U.S. stock index futures rose on Friday, driven by gains in Apple following a strong sales growth forecast, as investors focused on key inflation data expected later in the day that could influence the Federal Reserve's policy decisions.

Apple gained 3.4% in premarket trading after its earnings on Thursday, when executives forecast relatively strong sales growth, a sign the company would recover from a dip in iPhone sales as it rolls out AI features.

"On the whole, investors appeared reassured by guidance that revenue growth is expected in the low- to mid-single digits in the coming quarter," Deutsche Bank analysts said in a note.

The December personal consumption expenditures price index is due to be released at 8:30 a.m.

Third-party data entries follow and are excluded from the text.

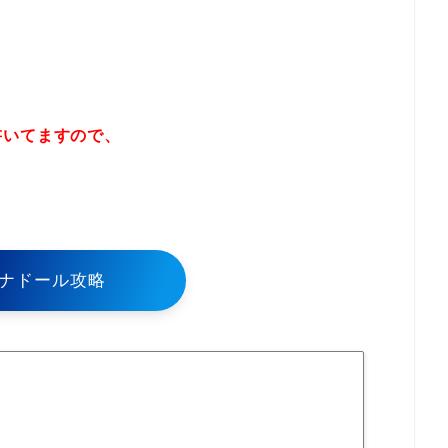
書いてますので、
！
ナドール攻略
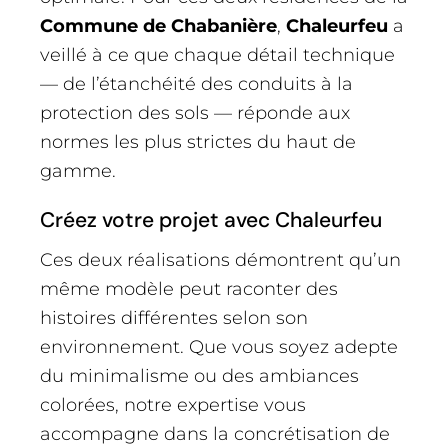
Commune de Chabanière
,
Chaleurfeu
a
veillé à ce que chaque détail technique
— de l’étanchéité des conduits à la
protection des sols — réponde aux
normes les plus strictes du haut de
gamme.
Créez votre projet avec Chaleurfeu
Ces deux réalisations démontrent qu’un
même modèle peut raconter des
histoires différentes selon son
environnement. Que vous soyez adepte
du minimalisme ou des ambiances
colorées, notre expertise vous
accompagne dans la concrétisation de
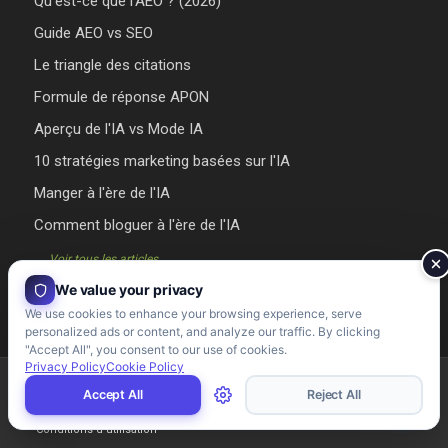
Qu’est-ce que l’AEO ? (2026)
Guide AEO vs SEO
Le triangle des citations
Formule de réponse APON
Aperçu de l'IA vs Mode IA
10 stratégies marketing basées sur l'IA
Manger à l'ère de l'IA
Comment bloguer à l'ère de l'IA
→ Voir tous les articles
We value your privacy
We use cookies to enhance your browsing experience, serve
personalized ads or content, and analyze our traffic. By clicking
"Accept All", you consent to our use of cookies.
Privacy Policy
Cookie Policy
Agence Riman 2026 - Conçu et développé par l'Agence Riman
Accept All
Reject All
Conditions d'utilisation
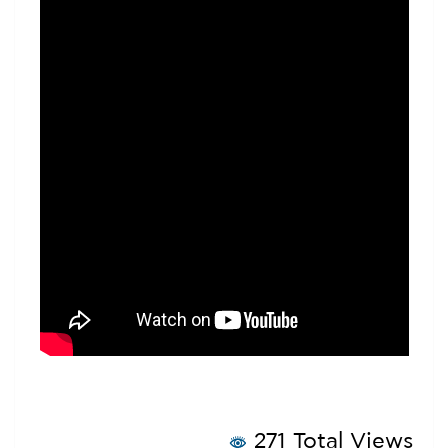
271 Total Views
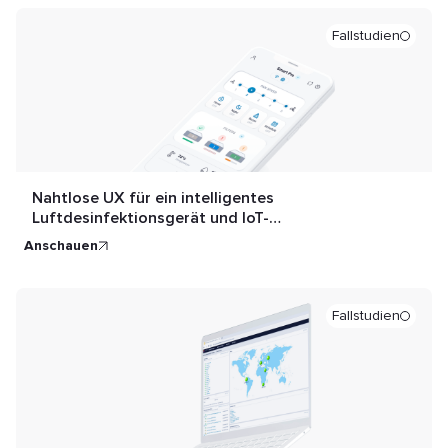
Fallstudien
Nahtlose UХ für ein intelligentes
Luftdesinfektionsgerät und IoT-
Fernsteuerungsanwendung
anschauen
Fallstudien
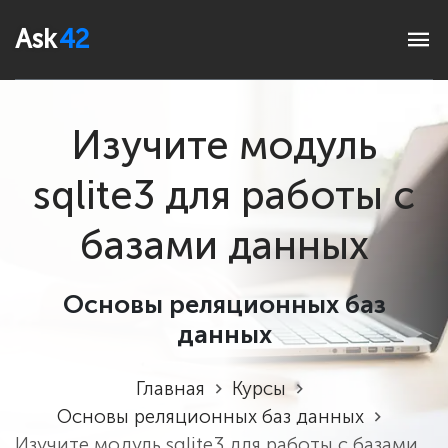
Ask
42
Изучите модуль
sqlite3 для работы с
базами данных
Основы реляционных баз
данных
Главная
Курсы
Основы реляционных баз данных
Изучите модуль sqlite3 для работы с базами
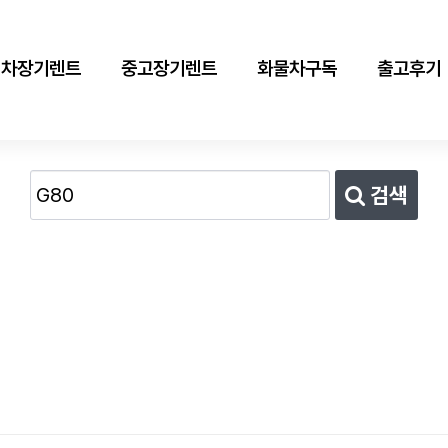
신차장기렌트
중고장기렌트
화물차구독
출고후기
검색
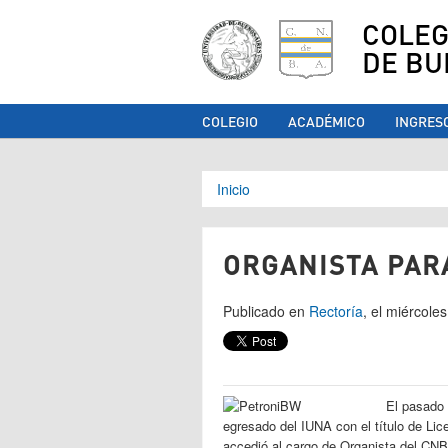
COLEG
DE BU
COLEGIO
ACADÉMICO
INGRES
Se encuentra ust
Inicio
ORGANISTA PARA
Publicado en
Rectoría
, el miércole
El pasado 
egresado del IUNA con el título de Li
accedió al cargo de Organista del CNBA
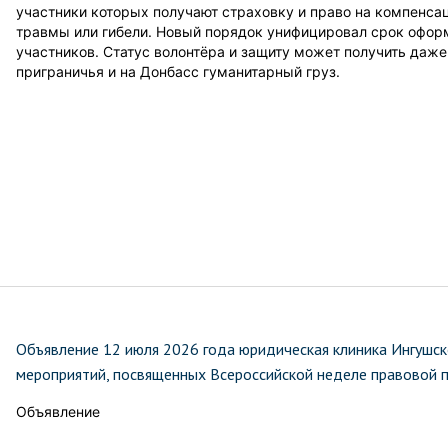
участники которых получают страховку и право на компенса
травмы или гибели. Новый порядок унифицировал срок офор
участников. Статус волонтёра и защиту может получить даже
приграничья и на Донбасс гуманитарный груз.
Объявление 12 июля 2026 года юридическая клиника Ингушск
мероприятий, посвященных Всероссийской неделе правовой 
Объявление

ET, with headline inflation expected to increase 0.3% month-on-month and 2.6% annually.

Excluding the volatile food and energy components, the PCE price index is expected to rise 0.2%. Annually, it is expected to stay put at 2.8%, according to economists polled by Reuters.

The central bank held interest rates steady in its latest rate decision earlier this week, and Fed Chair Jerome Powell said there would be no rush to cut them again until inflation and jobs data made it appropriate to do so.

Intel advanced 2% after the chipmaker posted December-quarter results that beat analysts' low expectations, while its forecast for current-quarter revenue missed estimates.

Oil majors Chevron and Exxon Mobil are among the major companies scheduled to report quarterly earnings before the bell on Friday.

At 04:51 a.m. ET, Dow E-minis were up 131 points, or 0.29%, S&P 500 E-minis were up 24.5 points, or 0.4% and Nasdaq 100 E-minis were up 153.5 points, or 0.71%.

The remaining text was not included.